Fourth age and stage of the Early/Lower Cretaceous

The Barremian is an age in the geologic timescale (or a chronostratigraphic stage) between 125.77 Ma (million years ago) and 121.4 ± 0.6 Ma (Historically, this stage was placed at 129.4 million to approximately 125 million years ago). It is a subdivision of the Early Cretaceous Epoch (or Lower Cretaceous Series). It is preceded by the Hauterivian and followed by the Aptian Stage.

==Stratigraphic definitions==
The original type locality for the Barremian Stage is in the vicinity of the village of Barrême, Alpes-de-Haute-Provence, France. Henri Coquand defined the stage and named it in 1873.

The base of the Barremian is determined by the first appearance of the ammonites Spitidiscus hugii and Spitidiscus vandeckii. The end of the Barremian is determined by the geomagnetic reversal at the start of the M0r chronozone, which is biologically near the first appearance of the ammonite Paradeshayesites oglanlensis.

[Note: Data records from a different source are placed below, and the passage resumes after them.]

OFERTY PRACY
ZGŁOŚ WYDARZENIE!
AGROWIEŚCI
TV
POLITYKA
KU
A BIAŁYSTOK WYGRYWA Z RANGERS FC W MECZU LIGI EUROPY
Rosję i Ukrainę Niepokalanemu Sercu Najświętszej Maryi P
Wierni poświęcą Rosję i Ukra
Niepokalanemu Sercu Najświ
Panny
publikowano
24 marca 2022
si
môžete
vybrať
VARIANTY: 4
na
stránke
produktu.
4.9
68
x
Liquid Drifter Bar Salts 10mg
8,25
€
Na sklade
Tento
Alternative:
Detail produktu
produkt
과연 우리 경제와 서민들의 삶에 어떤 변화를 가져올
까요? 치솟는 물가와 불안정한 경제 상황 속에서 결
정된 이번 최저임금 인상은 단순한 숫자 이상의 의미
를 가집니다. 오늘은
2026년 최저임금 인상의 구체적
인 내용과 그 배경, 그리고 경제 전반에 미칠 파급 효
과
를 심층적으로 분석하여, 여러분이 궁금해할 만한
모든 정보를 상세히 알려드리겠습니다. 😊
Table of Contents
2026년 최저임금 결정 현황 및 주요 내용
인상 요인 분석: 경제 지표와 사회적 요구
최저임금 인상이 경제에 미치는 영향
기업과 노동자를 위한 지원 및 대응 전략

==Fossiliferous formations==
Examples of geologic formations formed during the Barremian that preserve fossils are: Yixian Formation, La Huérguina Formation, Cedar Mountain Formation, Cloverly Formation, Elrhaz Formation, Jiufotang Formation, and Wessex Formation.

===Regional equivalents===
The Barremian falls in the Gallic epoch, a subdivision of the Cretaceous that is no longer used by the ICS. It overlaps the lower part of the Urgonian stage, which is sometimes used in western European stratigraphy. In North America, the late Coahulian and the early Comanchean correspond to the Barremian. In New Zealand, it falls within the Mokoiwian, and in Japan it corresponds to the late Aritan.

=== Subdivision ===
The Barremian is often subdivided into two substages or subages, Lower/Early and Upper/Late Barremian.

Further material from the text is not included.